Essa obra hoje festejada pelos porto-alegrenses, a área de lazer na orla do Guaíba, foi iniciada por Collares, quando ele era prefeito de Porto Alegre. Enfrentou grande oposição. Entre tantos atos contrários à abertura da avenida, lembro de um, em 1988: milhares de pessoas foram para o local, deram-se as mãos e "abraçaram o Guaíba" simbolicamente, em um protesto comovido. O então candidato Olívio Dutra deslocou-se até lá e apertou as mãos dos protestantes, um a um, que gritavam:
- Olívio! Olívio! PT! PT! Lembro da matéria da RBS TV, que destacava ser aquela a maior manifestação ecológica da história do Estado. Os jovens, emocionados, repetiam:
- O rio é nosso! Então, com o peito tomado pelo sentimento grandioso de quem está protegendo o planeta, eles se puseram lado e lado, se abraçaram e formaram uma fila de três quilômetros, todos de frente para o rio, banhados pela luz cor de laranja do pôr do sol.
Veja você, leitor, como a boa intenção pode ser nociva. Hoje, a Avenida Beira-Rio e a Orla planejada, revitalizada e remodelada com inteligência e bom gosto são, talvez, o espaço mais belo de Porto Alegre. A Orla recebe famílias, grupos de jovens e de velhos, recebe gente que pratica esportes, faz piqueniques ou simplesmente passeia com despreocupação. A Orla, agora, é realmente "nossa", dos porto-alegrenses. Antes, quando os bem-intencionados e bem equivocados manifestantes a abraçaram, não passava de um lugar inóspito, com touceiras, mato e lixo, aonde ninguém ia, até por medo de ser assaltado.

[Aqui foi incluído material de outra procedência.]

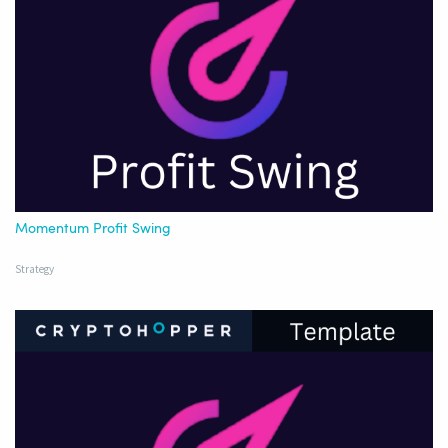
Momentum Profit Swing
Strategy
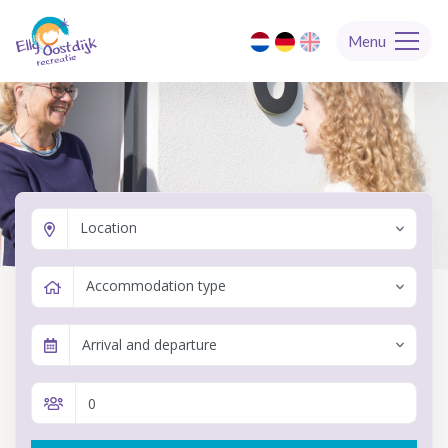
Menu
Location
Accommodation type
Arrival and departure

Esse nosso espírito de oposição, esse nosso cinismo, essa nossa eterna rebeldia adolescente, características do brasileiro em especial e do porto-alegrense em particular, isso parece tão jovem, idealista e abnegado, e é na verdade tão tolo...
Quando Collares propôs aquela obra, nos anos 80, nunca houve uma disposição colaborativa na cidade. Ninguém analisou a obra em si, mas apenas quem a propunha. Os que eram a favor de Collares eram a favor da obra, os que eram contra Collares eram contra a obra.
É assim, no Brasil: o mesmo projeto, quando anunciado por políticos diferentes, tem recepções diferentes. Que desgraça nacional.
Nessa crônica, queria falar sobre a divertida manha de Collares, como prometera antes, mas a lembrança da polêmica da Orla me fez desviar do assunto. Falarei mais tarde de Collares, mas, hoje, reconstruo essa imagem para a apreciação do leitor: a de milhares de jovens cheios de bons sentimentos no coração e de péssimas ideias na cabeça, abraçando o rio supostamente em nome da preservação da natureza, mas na realidade em nome do atraso, fazendo mal à cidade, mas com boa vontade, com alegria, com orgulho juvenil.